Según Nature, el BICEP2 ha capturado una instantánea de estas minúsculas ondulaciones en el tejido del espacio-tiempo producidas por el Big Bang en la CMB, durante su propagación por el Universo hace 380 mil años.

El hecho de que el periodo inflacionario, un fenómeno cuántico, produjera ondas gravitatorias “demuestra que la gravedad tiene una naturaleza cuántica al igual que otras fuerzas fundamentales conocidas de la naturaleza”, se señala en la publicación.
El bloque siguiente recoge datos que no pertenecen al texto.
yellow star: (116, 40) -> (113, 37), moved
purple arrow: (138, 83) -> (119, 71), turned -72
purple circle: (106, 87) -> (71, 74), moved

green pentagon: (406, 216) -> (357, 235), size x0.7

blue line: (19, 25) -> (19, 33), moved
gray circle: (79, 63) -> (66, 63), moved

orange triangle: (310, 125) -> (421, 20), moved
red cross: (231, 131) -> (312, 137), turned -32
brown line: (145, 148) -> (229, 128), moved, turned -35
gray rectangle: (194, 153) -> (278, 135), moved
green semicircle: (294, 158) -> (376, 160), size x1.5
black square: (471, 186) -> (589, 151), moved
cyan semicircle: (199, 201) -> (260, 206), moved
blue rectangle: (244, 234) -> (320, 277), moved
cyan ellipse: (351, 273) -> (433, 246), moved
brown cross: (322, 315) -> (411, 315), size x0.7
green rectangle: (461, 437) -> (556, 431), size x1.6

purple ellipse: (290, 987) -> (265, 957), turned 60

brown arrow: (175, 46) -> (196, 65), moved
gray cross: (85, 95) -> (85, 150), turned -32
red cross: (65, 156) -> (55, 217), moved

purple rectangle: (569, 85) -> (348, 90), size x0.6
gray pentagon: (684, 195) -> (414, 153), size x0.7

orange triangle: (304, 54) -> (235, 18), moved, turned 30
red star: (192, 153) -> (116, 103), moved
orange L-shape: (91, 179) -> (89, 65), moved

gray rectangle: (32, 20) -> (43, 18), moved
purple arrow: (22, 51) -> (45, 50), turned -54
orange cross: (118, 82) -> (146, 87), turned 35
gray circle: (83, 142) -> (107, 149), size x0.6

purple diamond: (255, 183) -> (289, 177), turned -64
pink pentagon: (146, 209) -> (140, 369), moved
Aunque hasta ahora había pruebas circunstanciales del periodo inflacionario, se consideraba el hallazgo de las ondas como la evidencia definitiva.

“Esta es una prueba cosmológica nueva e independiente de que la imagen inflacionaria se ajusta en su conjunto”, declara en Nature Guth, responsable de la teoría de la inflación del Universo, que explicaría por qué el Universo observable parece uniforme de principio a fin.

En declaraciones a Nature, Kovac señala por su parte que lo que percibió en la CMB el telescopio fue “una imagen directa de ondas gravitorias, que se presentará en breve al escrutinio de la comunidad científica, son para la teoría de la inflación del Universo y para “la condición cuántica de la gravedad”.